RoadRunner & Java (!?)

Darren Wilkinson is here this week early for the Hackathon this weekend. One of his projects is CaliBayes, which addresses the issue of estimating  parameters of kinetic laws. CaliBayes uses Java, and until now using RoadRunner required to go through the SBW Java bindings, to the SBW Broker to RoadRunner. It seems apparent, that this won’t deliver the best possible performance.

A couple of weeks ago I first dabbled in embedding the mono runtime for use of RoadRunner in C++. So it seemed clear, that this could be extended to the JNI world.

A prototype was quickly written and tested on OSX (10.6, using a 32bit JVM) and verified to work on Ubuntu 9.10 (32 bit). So far the version is not working in 64bit Linux. Mainly because all our libraries are not yet available for 64bit. Oh well … but it is a start …

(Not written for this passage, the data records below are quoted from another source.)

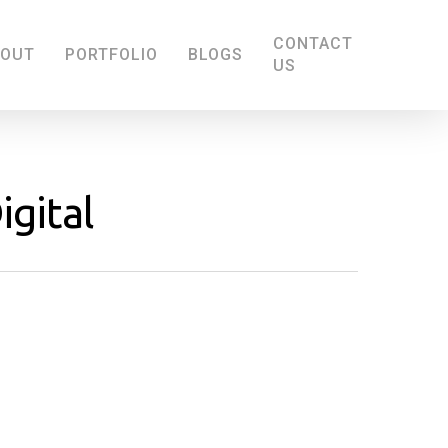
CONTACT
BOUT
PORTFOLIO
BLOGS
US
igital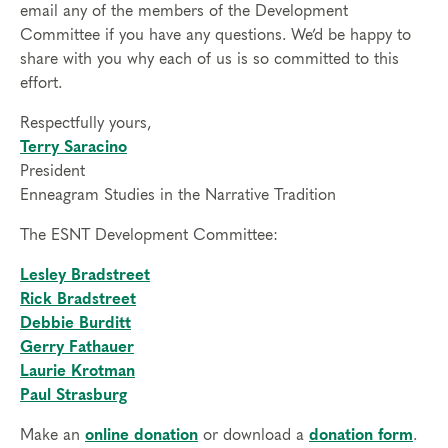
email any of the members of the Development
Committee if you have any questions. We’d be happy to
share with you why each of us is so committed to this
effort.
Respectfully yours,
Terry Saracino
President
Enneagram Studies in the Narrative Tradition
The ESNT Development Committee:
Lesley Bradstreet
Rick Bradstreet
Debbie Burditt
Gerry Fathauer
Laurie Krotman
Paul Strasburg
Make an
online donation
or download a
donation form
.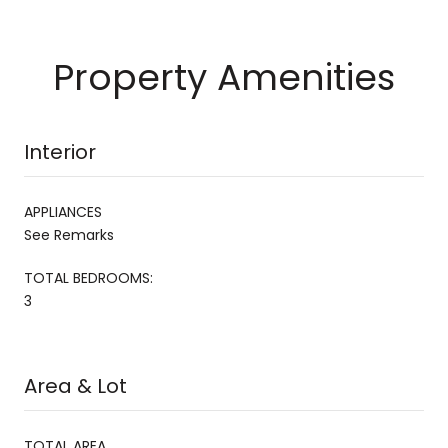
Property Amenities
Interior
APPLIANCES
See Remarks
TOTAL BEDROOMS:
3
Area & Lot
TOTAL AREA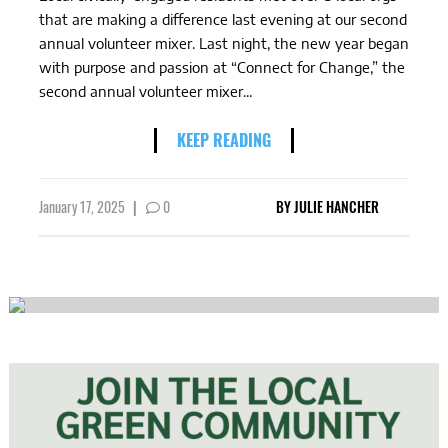
that are making a difference last evening at our second
annual volunteer mixer. Last night, the new year began
with purpose and passion at “Connect for Change,” the
second annual volunteer mixer...
KEEP READING
January 17, 2025
|
0
BY
JULIE HANCHER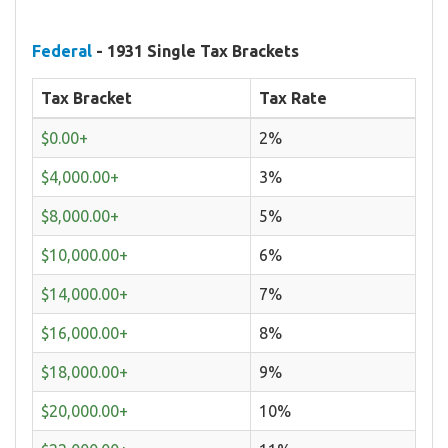
Federal
- 1931 Single Tax Brackets
Tax Bracket
Tax Rate
$0.00+
2%
$4,000.00+
3%
$8,000.00+
5%
$10,000.00+
6%
$14,000.00+
7%
$16,000.00+
8%
$18,000.00+
9%
$20,000.00+
10%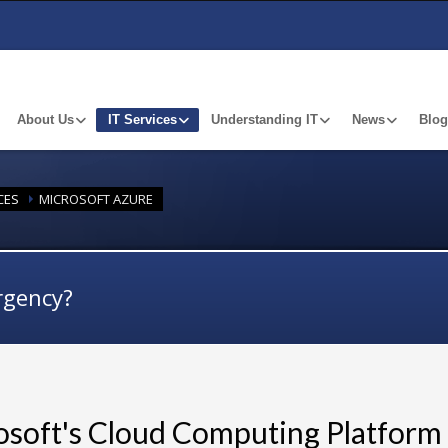
About Us
IT Services
Understanding IT
News
Blog
CES
MICROSOFT AZURE
rgency?
osoft's Cloud Computing Platform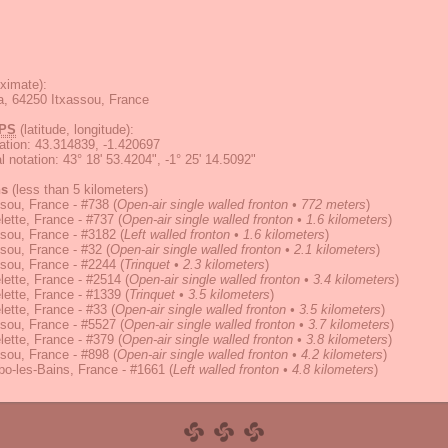
ximate):
a, 64250 Itxassou, France
PS
(latitude, longitude):
ation
:
43.314839, -1.420697
 notation
:
43° 18' 53.4204", -1° 25' 14.5092"
ns
(less than 5 kilometers)
sou, France - #738
(
Open-air single walled fronton • 772 meters
)
ette, France - #737
(
Open-air single walled fronton • 1.6 kilometers
)
sou, France - #3182
(
Left walled fronton • 1.6 kilometers
)
sou, France - #32
(
Open-air single walled fronton • 2.1 kilometers
)
sou, France - #2244
(
Trinquet • 2.3 kilometers
)
ette, France - #2514
(
Open-air single walled fronton • 3.4 kilometers
)
ette, France - #1339
(
Trinquet • 3.5 kilometers
)
ette, France - #33
(
Open-air single walled fronton • 3.5 kilometers
)
sou, France - #5527
(
Open-air single walled fronton • 3.7 kilometers
)
ette, France - #379
(
Open-air single walled fronton • 3.8 kilometers
)
sou, France - #898
(
Open-air single walled fronton • 4.2 kilometers
)
o-les-Bains, France - #1661
(
Left walled fronton • 4.8 kilometers
)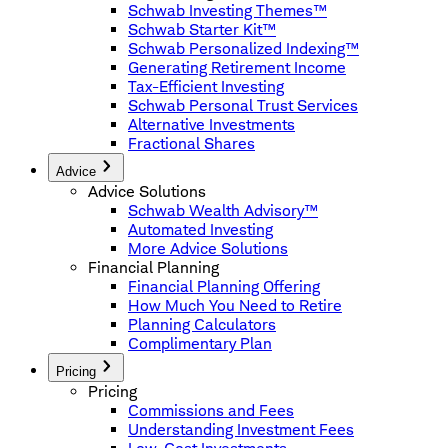
Schwab Investing Themes™
Schwab Starter Kit™
Schwab Personalized Indexing™
Generating Retirement Income
Tax-Efficient Investing
Schwab Personal Trust Services
Alternative Investments
Fractional Shares
Advice
Advice Solutions
Schwab Wealth Advisory™
Automated Investing
More Advice Solutions
Financial Planning
Financial Planning Offering
How Much You Need to Retire
Planning Calculators
Complimentary Plan
Pricing
Pricing
Commissions and Fees
Understanding Investment Fees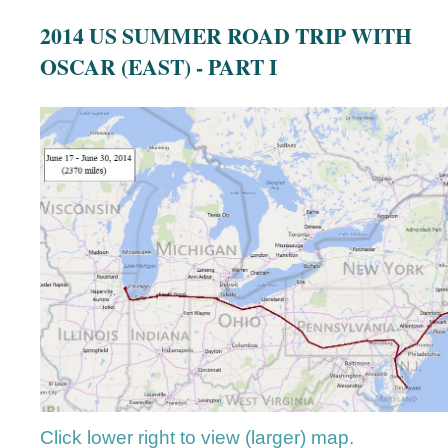
2014 US SUMMER ROAD TRIP WITH
OSCAR (EAST) - PART I
Click lower right to view (larger) map.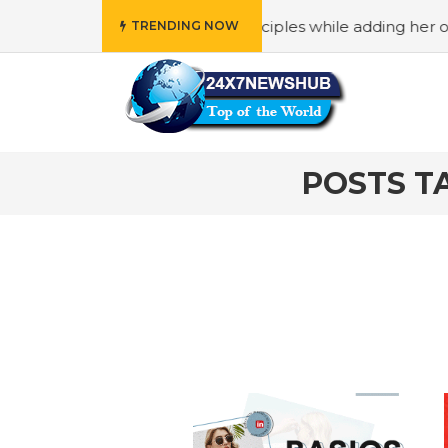
o reflects “Family” principles while adding her own uniqu
TRENDING NOW
POSTS TA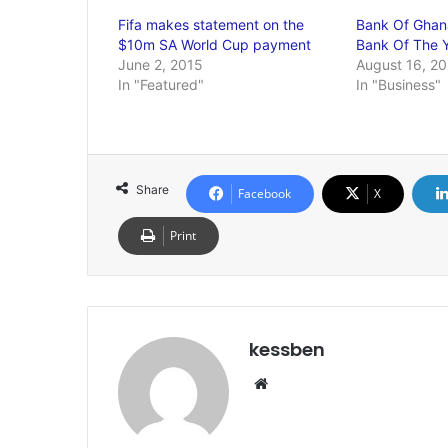
Fifa makes statement on the
Bank Of Ghan
$10m SA World Cup payment
Bank Of The 
June 2, 2015
August 16, 20
In "Featured"
In "Business"
Share
Facebook
X
Print
kessben
We
bsi
te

The Ubuntu version is now online on the source forge project, source code an all:

http://sourceforge.net/projects/roadrunner/files/

Wednesday, April 28, 2010

SED-ML in Pictures

Today a question came up on the sbml-discuss list on freely available software for simulating BioModels 139 and BioModel 140. Someone tried to reproduce the simulation results with these models and failed to do so. In the future of course SED-ML will help us out in these cases, by essentially encoding the simulation experiment directly.

So I went ahead and created some SED-ML examples for these models. You will find them below. Admittedly, so far only our tools seem to support the format, but other groups are showing interest. To give it a try, you could download the latest version of the Systems Biology Workbench. Once it is installed, start the ‘Simulation Tool’. Which now comes with an experimental support for SED-ML, and there you can open and run SED-ML files from the ‘SED-ML’ tab.

Here is how it looks for the BioModel 139:

image

And here the result for BioModel 140:

image

Of course SED-ML is still in its infancy, but as you can see, there is a need for it now. So don’t wait for the final version, start implementing it in your tools now! Or if you don’t develop for a software package yourself, ask the authors of your favorite tool to do so!